Improving Model's Interpretability and Reliability using Biomarkers

TL;DR

This work addresses the need for interpretable AI in safety-critical medicine by proposing a biomarker-based lung ultrasound diagnostic pipeline that enforces an interpretable biomarker bottleneck before downstream decision rules. A decision-tree classifier on clinically established biomarkers is compared with Grad-CAM saliency maps to explain predictions, with a user study involving three LUS clinicians. Results indicate that decision-tree explanations help detect false positives, while saliency maps more readily assist with true positives; combining both explanations yields the most consistent clinician judgments. The findings support deploying biomarker-driven interpretability tools to enhance the reliability and safety of lung ultrasound AI in clinical practice.

Abstract

Accurate and interpretable diagnostic models are crucial in the safety-critical field of medicine. We investigate the interpretability of our proposed biomarker-based lung ultrasound diagnostic pipeline to enhance clinicians' diagnostic capabilities. The objective of this study is to assess whether explanations from a decision tree classifier, utilizing biomarkers, can improve users' ability to identify inaccurate model predictions compared to conventional saliency maps. Our findings demonstrate that decision tree explanations, based on clinically established biomarkers, can assist clinicians in detecting false positives, thus improving the reliability of diagnostic models in medicine.

Figures (4)

• Figure 1: In contrast to conventional approach that learn task-specific feature, we proposed in Gare2022LearningTasks the decoupling of feature extraction from end-tasks by enforcing models to go through an interpretable feature bottleneck of clinically established biomarkers.
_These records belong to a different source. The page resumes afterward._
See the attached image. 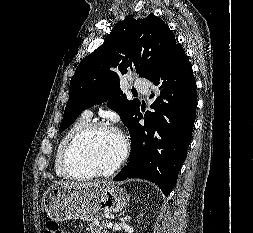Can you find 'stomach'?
Returning a JSON list of instances; mask_svg holds the SVG:
<instances>
[{
	"label": "stomach",
	"mask_w": 253,
	"mask_h": 233,
	"mask_svg": "<svg viewBox=\"0 0 253 233\" xmlns=\"http://www.w3.org/2000/svg\"><path fill=\"white\" fill-rule=\"evenodd\" d=\"M127 204L125 192L112 184L75 188L53 184L42 197V209L51 220H101L105 215L122 211Z\"/></svg>",
	"instance_id": "1"
}]
</instances>
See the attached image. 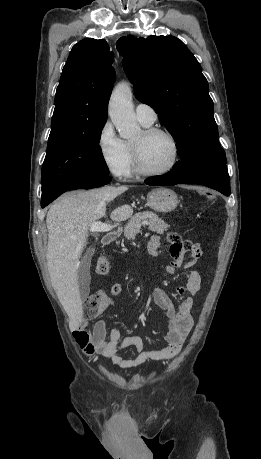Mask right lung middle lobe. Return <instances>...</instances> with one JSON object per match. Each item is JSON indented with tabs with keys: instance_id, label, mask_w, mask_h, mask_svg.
Here are the masks:
<instances>
[{
	"instance_id": "obj_1",
	"label": "right lung middle lobe",
	"mask_w": 261,
	"mask_h": 459,
	"mask_svg": "<svg viewBox=\"0 0 261 459\" xmlns=\"http://www.w3.org/2000/svg\"><path fill=\"white\" fill-rule=\"evenodd\" d=\"M104 125L105 122L87 130L49 136L42 166V198L72 180L109 175L99 147Z\"/></svg>"
}]
</instances>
With help of clinicians we defined 38 lung ultrasound biomarkers that match/exceed DNN performance especially at low data regime. As the feature encoder extracts biomarkers well-known to ultrasound radiologists, clinician can now easily verify the black-box feature extractor output. Also, the downstream classifiers (such as decision trees) that operate on these biomarkers are diagnosable as they operate on known features. Thus giving rise to a fully interpretable diagnostic model.
• Figure 2: Diagnoising the model's mis-prediction of lung-severity score as 0 instead of 1 for the above ultrasound clip, by examining the decision-tree explanations, we can easily discern that the model overlooked the presence of B-lines, leading to the misprediction. In contrast, relying solely on the saliency map makes it challenging to identify the cause of the misprediction, as the model's attention is distributed across various regions in the frames, including the B-line. Consequently, making it difficult to quantify the contribution of the B-line to the final prediction.
• Figure 3: Box plot showing the clinician's detection rates of the correctness of AI's output. We see that decision trees are effective at helping users detect false positive predictions. Overall we see that it's beneficial to have a model analysis tool to improve over baseline accuracy of 60%, with saliency maps being the most beneficial.
• Figure 4: With our decision-tree explanations we can easily interpret the video. Which would be helpful for novice clinicians, who in this case could mistake the vertically stacked A-line bands for B-lines, whereas our decision tree explanation clearly shows no B-lines are present.